Na wstępie, przed omówieniem zarzutów apelacyjnych, stwierdzić należy, iż kontrola odwoławcza zaskarżonego wyroku prowadzi do wniosku, że Sąd I instancji dokonał prawidłowych ustaleń faktycznych, a orzekając wziął pod uwagę wszystkie przeprowadzone dowody. Sąd I instancji w jasny i przekonywujący sposób przedstawił tok swojego rozumowania. Każdy z ujawnionych w toku przewodu sądowego dowodów poddany został ocenie, która uwzględnia wskazania doświadczenia życiowego i reguły logicznego rozumowania.

Powyższe stanowisko potwierdza analiza akt sprawy i uzasadnienie wyroku, w którym prawidłowo wskazano, jakie fakty zostały uznane za udowodnione i jakie dowody były podstawą ich przyjęcia. Ocena materiału dowodowego nie budzi zastrzeżeń, albowiem nie wykracza poza ramy swobodnej ich oceny, jest dokładna i nie wykazuje błędów logicznych.

Podkreślić przy tym także należy, że uzasadnienie zaskarżonego wyroku odpowiada wymogom art. 424 § 1 i 2 k.p.k. i w pełni pozwala na kontrolę prawidłowości zaskarżonego rozstrzygnięcia.

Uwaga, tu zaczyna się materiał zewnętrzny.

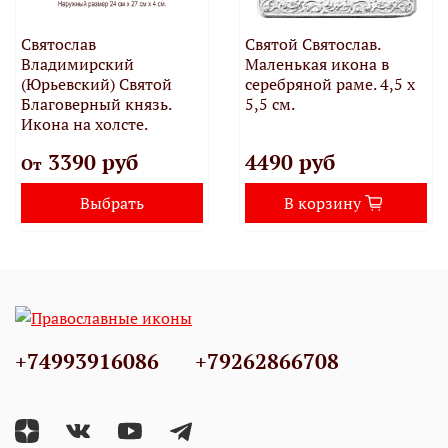
Святослав
Святой Святослав.
Владимирский
Маленькая икона в
(Юрьевский) Святой
серебряной раме. 4,5 х
Благоверный князь.
5,5 см.
Икона на холсте.
3390 руб
4490 руб
От
Выбрать
В корзину
+74993916086
+79262866708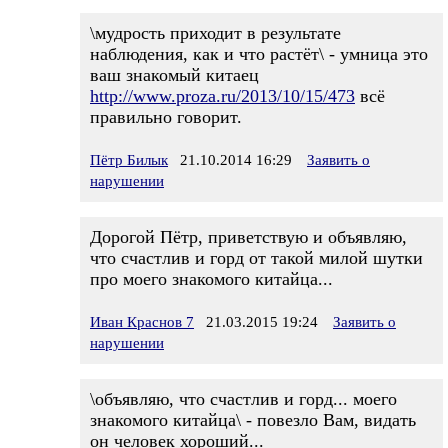
\мудрость приходит в результате
наблюдения, как и что растёт\ - умница это
ваш знакомый китаец
http://www.proza.ru/2013/10/15/473
всё
правильно говорит.
Пётр Билык
21.10.2014 16:29
Заявить о
нарушении
Дорогой Пётр, приветствую и объявляю,
что счастлив и горд от такой милой шутки
про моего знакомого китайца...
Иван Краснов 7
21.03.2015 19:24
Заявить о
нарушении
\объявляю, что счастлив и горд... моего
знакомого китайца\ - повезло Вам, видать
он человек хороший...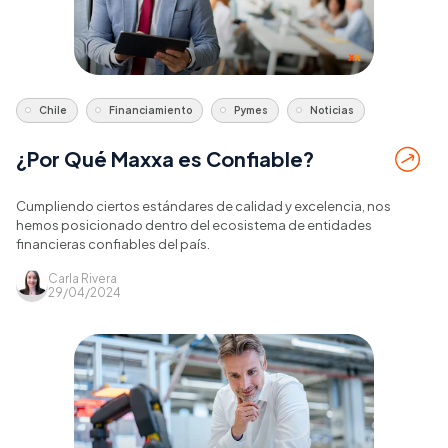
Chile
Financiamiento
Pymes
Noticias
¿Por Qué Maxxa es Confiable?
Cumpliendo ciertos estándares de calidad y excelencia, nos
hemos posicionado dentro del ecosistema de entidades
financieras confiables del país.
Carla Rivera
29/04/2024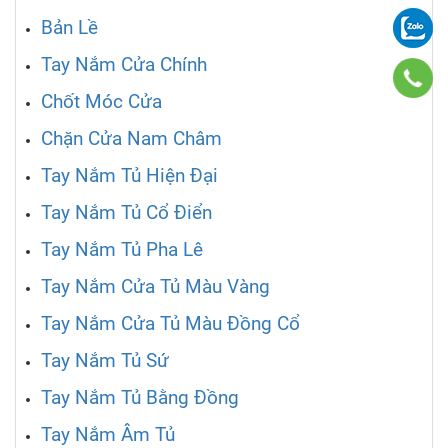
Bản Lề
Tay Nắm Cửa Chính
Chốt Móc Cửa
Chặn Cửa Nam Châm
Tay Nắm Tủ Hiện Đại
Tay Nắm Tủ Cổ Điển
Tay Nắm Tủ Pha Lê
Tay Nắm Cửa Tủ Màu Vàng
Tay Nắm Cửa Tủ Màu Đồng Cổ
Tay Nắm Tủ Sứ
Tay Nắm Tủ Bằng Đồng
Tay Nắm Âm Tủ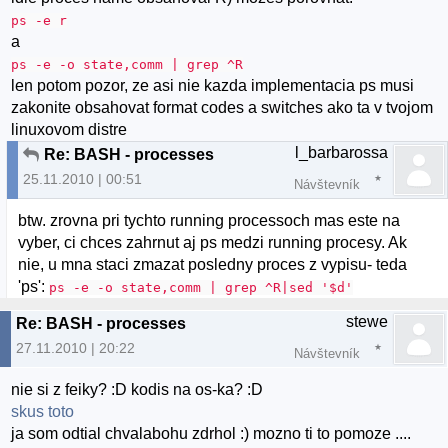
ps -e r
a
ps -e -o state,comm | grep ^R
len potom pozor, ze asi nie kazda implementacia ps musi
zakonite obsahovat format codes a switches ako ta v tvojom
linuxovom distre
l_barbarossa
Re: BASH - processes
25.11.2010 | 00:51
Návštevník
btw. zrovna pri tychto running processoch mas este na
vyber, ci chces zahrnut aj ps medzi running procesy. Ak
nie, u mna staci zmazat posledny proces z vypisu- teda
'ps':
ps -e -o state,comm | grep ^R|sed '$d'
stewe
Re: BASH - processes
27.11.2010 | 20:22
Návštevník
nie si z feiky? :D kodis na os-ka? :D
skus toto
ja som odtial chvalabohu zdrhol :) mozno ti to pomoze ....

Z niekwestionowanego przez skarżących, a ustalonego przez Sąd I instancji, stanu faktycznego wynika, że jesienią 2010 roku H. M., za zgodą oskarżonego A. B. (1), przywiózł lawetą pojazd marki O. (...). (...) rok produkcji 2004 VIN (...) numer rejestracyjny (...) na otwartą posesję oskarżonego w S. ul. (...), gdzie miał być przechowywany przez kilka miesięcy. Pojazd został postawiony na folii i przykryty plandeką. Minęło kilka lat. Z uwagi na to, iż H. M. nie reagował na wielokrotne prośby oskarżonego, aby zabrał pojazd z jego posesji, w 2014 roku (a więc po 4 latach) A. B. (1) poinformował H. M., iż za przechowywanie pojazdu będzie się domagał 100 złotych miesięcznie, na co pokrzywdzony w ogóle nie zareagował, jak również nie płacił. Ponieważ H. M. w dalszym ciągu nie reagował na żądania oskarżonego zabrania pojazdu, w okresie od połowy sierpnia do 11 września 2016 roku, a więc po prawie 6 latach, oskarżony, bez poinformowania o tym H. M., wydał pojazd marki O. (...) wraz z silnikiem A. B. (2) z przeznaczeniem na złom. H. M. w dniu 11 września 2016 roku, przejeżdżając obok posesji oskarżonego, zauważył, iż pozostawiony przez niego pojazd marki O. (...) zniknął z posesji, a w baraku nie było także silnika od tego samochodu. Oskarżony, zapytany przez H. M. o pojazd marki O. (...), poinformował go, iż przekazał pojazd i silnik na złom.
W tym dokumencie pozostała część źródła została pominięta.